Most anarchist organisations join in efforts to achieve positive reforms and support disturbances intended to foster revolution; so far as these activities go they might as well call themselves liberals, socialists or communists, according to what they are doing at the moment. They are marked out as anarchists by a feature which no other movement exhibits: Repudiation of government and the state, the insistence that no change can be more than palliative so long as these things persist. Present society cannot effectively be reformed or even revolutionised, it has to be rejected, a fresh start made on different principles; human choice will reach its maximum only when the state no longer exists.

Setting out with this on their banners the anarchists run up against an almost unbroken wall of dismissal, for divided though they are in other ways, non-anarchists unite in accepting or supporting the state. Many of them have never encountered anarchism, but when they do they almost invariably reject it, and they do this because it would impose restraints upon them. Present society offers a vast array of choices, highly valued by poor as well as rich, that in an anarchist society would not be available. Declaring their intention to widen choice the anarchists attempt to eliminate many options, and the pamphlet before us is one of the few anarchist publications to acknowledge this: ‘to prevent a person from acting coercively is to limit that person’s choices.’

The standard anarchist response to this argues that coercive choices interfere with the freedom of others; the movement supports only those which do not do this.
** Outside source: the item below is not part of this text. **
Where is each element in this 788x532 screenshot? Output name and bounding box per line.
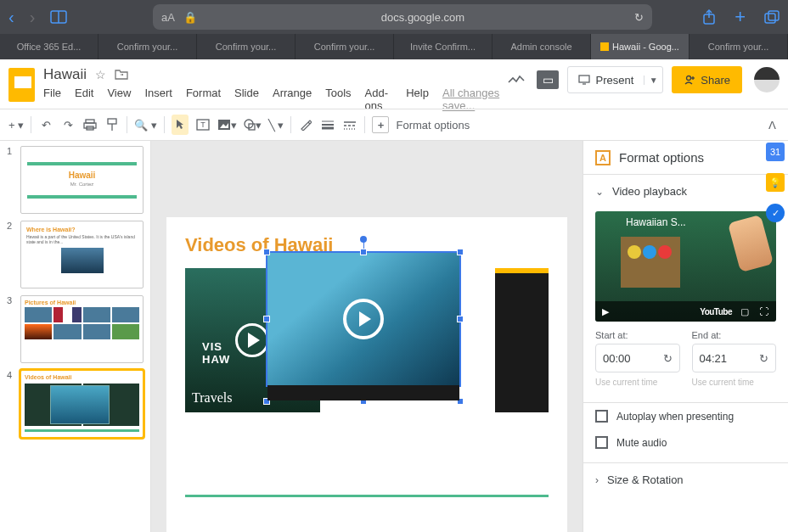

It sounds sensible – until you start to wonder which these choices are, that do not interfere with the freedom of others. Then it quickly appears that every choice worth arguing about does interfere. Once more What is Anarchism? moves beyond accepted dogma, recognising that anarchy cannot bring freedom from coercion: ‘It is only the absence of government, or coercive establishments.’ (Emphasis added). The standard anarchist argument, that in a stateless society people seeking to interfere with the freedom of others would be restrained by the community, is in fact an acceptance of the need for coercion, but one that its proponents seldom recognise for what it is.

Everything real is (at least) two-sided; no principle can maintain itself in the total absence of its contrary. In order to maintain the freedom anarchists value an anarchist society would have to maintain also coercion, and What is Anarchism? is among the few anarchist publications to recognise this.

from Ideological Commentary 59, February 1993.